Vulkanologentreffpunkt La Palma: Am unberechenbaren alten Hügel

Schlote, Krater, Eruptionen: Cumbre Vieja lässt weiter die Lava fließen. Was dort unter der Oberfläche vorgeht, darüber weiß man ziemlich wenig.

Seit fast 80 Tagen spuckt die Cumbre Vieja auf La Palma Gestein, Gas und Asche aus. Schon jetzt ist es der größte Ausbruch seit Beginn der Aufzeichnungen vor mehr als 500 Jahren. Der Berg ist nun auch zum Treffpunkt von Vulkanologen aus aller Welt geworden.

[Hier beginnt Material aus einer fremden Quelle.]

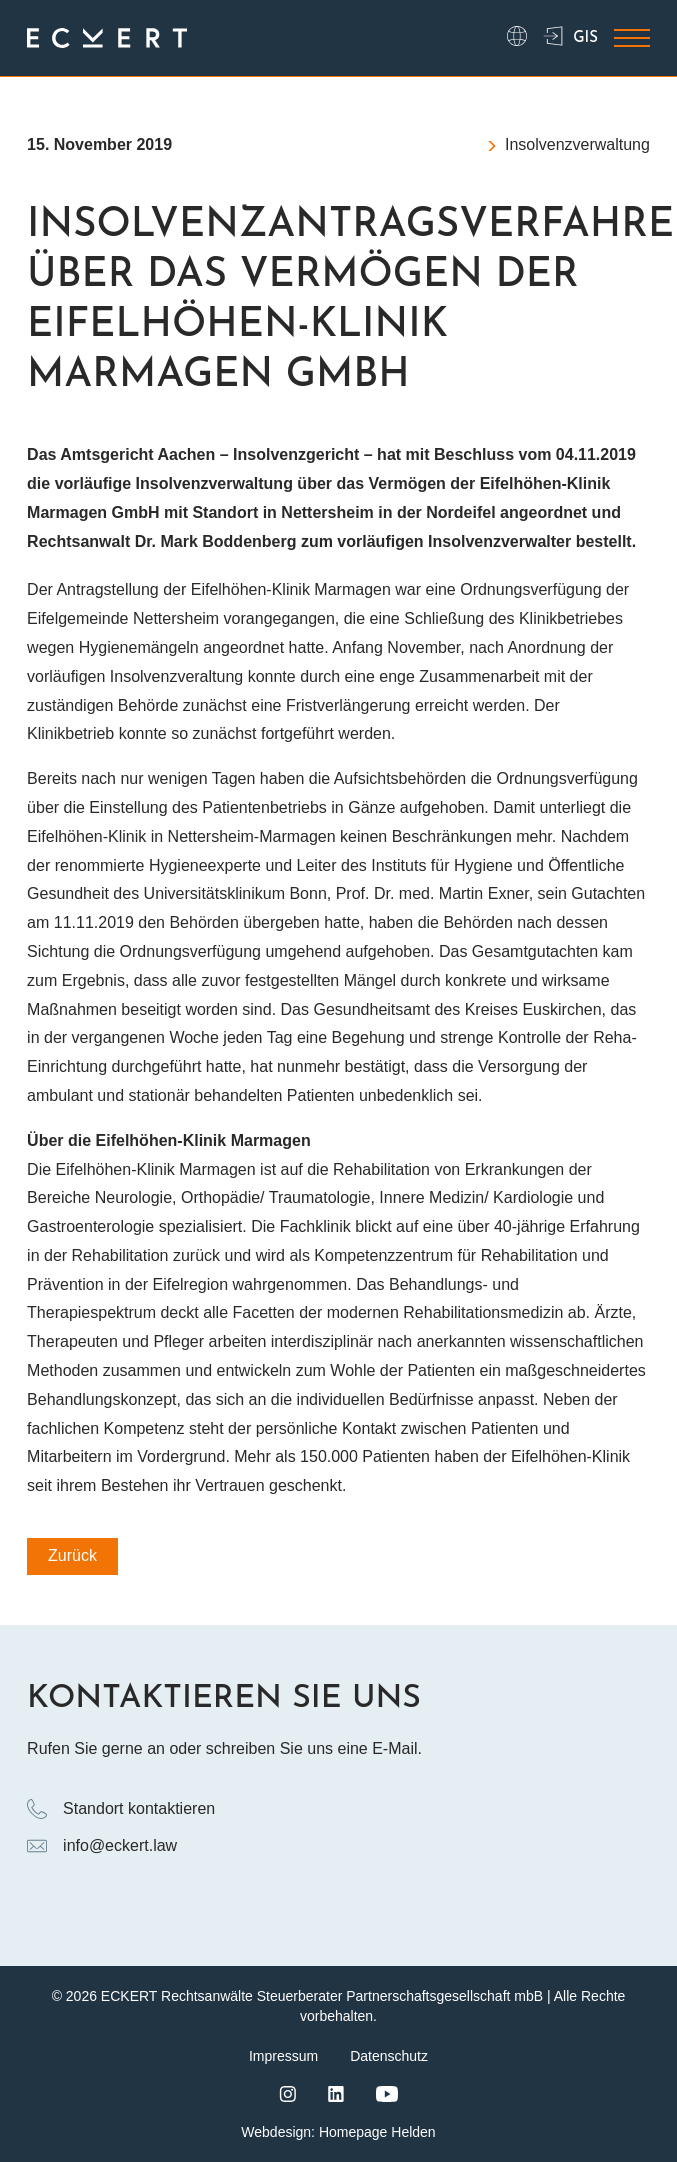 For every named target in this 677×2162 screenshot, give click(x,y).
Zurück (72, 1555)
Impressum (283, 2056)
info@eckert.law (102, 1846)
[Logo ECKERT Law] (107, 38)
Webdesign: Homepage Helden (338, 2132)
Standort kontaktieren (121, 1809)
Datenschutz (389, 2056)
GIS (570, 38) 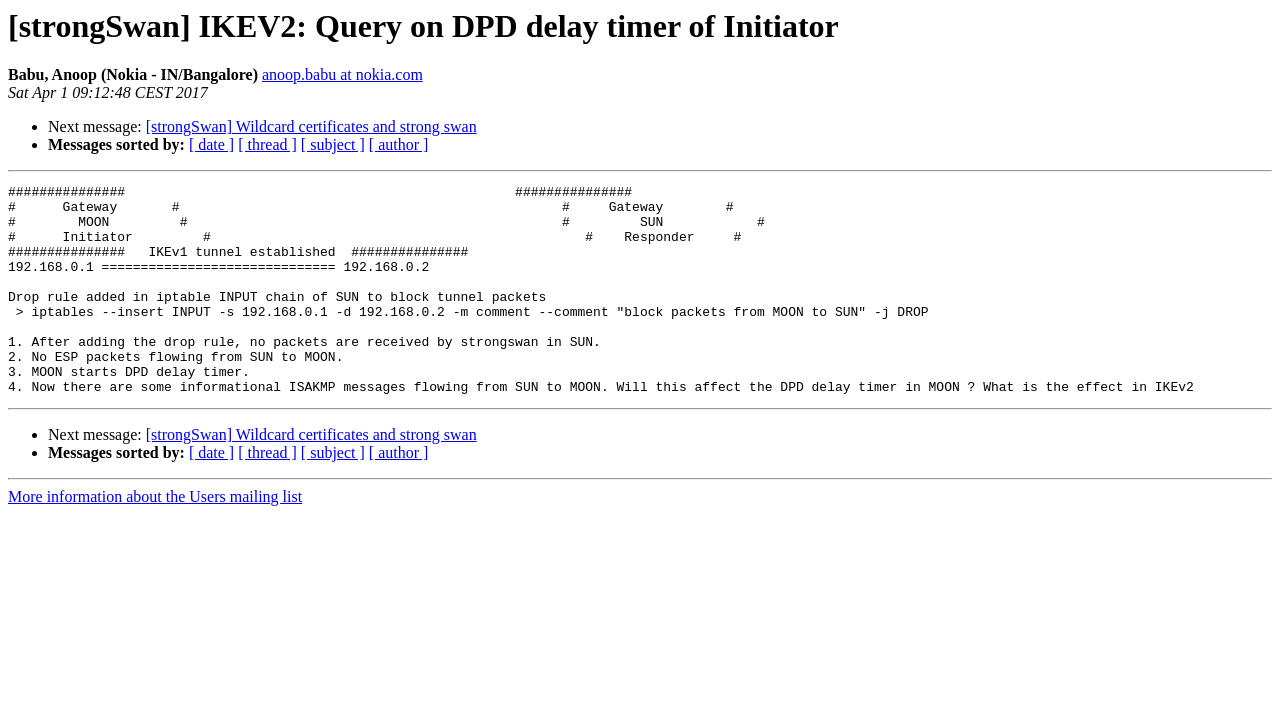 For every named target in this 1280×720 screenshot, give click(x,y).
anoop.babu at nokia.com (342, 74)
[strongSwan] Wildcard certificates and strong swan (311, 126)
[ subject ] (333, 144)
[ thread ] (267, 144)
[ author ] (399, 144)
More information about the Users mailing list (155, 538)
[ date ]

„La Palma gehört jetzt zu den bestüberwachten Vulkanregionen weltweit“, sagt Thomas Walter vom Geoforschungszentrum Potsdam (GFZ), der die Insel seit September mehrfach besucht hat. „Aber es gibt noch sehr viele offene Fragen.“

Erdstöße

Am 30. November erreichte die Zahl der Erdbeben dort mit 371 binnen 24 Stunden ihren bisherigen Höhepunkt. Solche Erdstöße entstehen, wenn Gestein in der Tiefe unter dem Druck des aufsteigenden Magmas und der darin enthaltenen Gase zerbricht, wie Thor Hansteen vom Geomar Helmholtz-Zentrum für Ozeanforschung in Kiel erläutert. Im September durchbrach das Magma erstmals die Erdoberfläche, inzwischen klaffen ein halbes Dutzend neue Krater.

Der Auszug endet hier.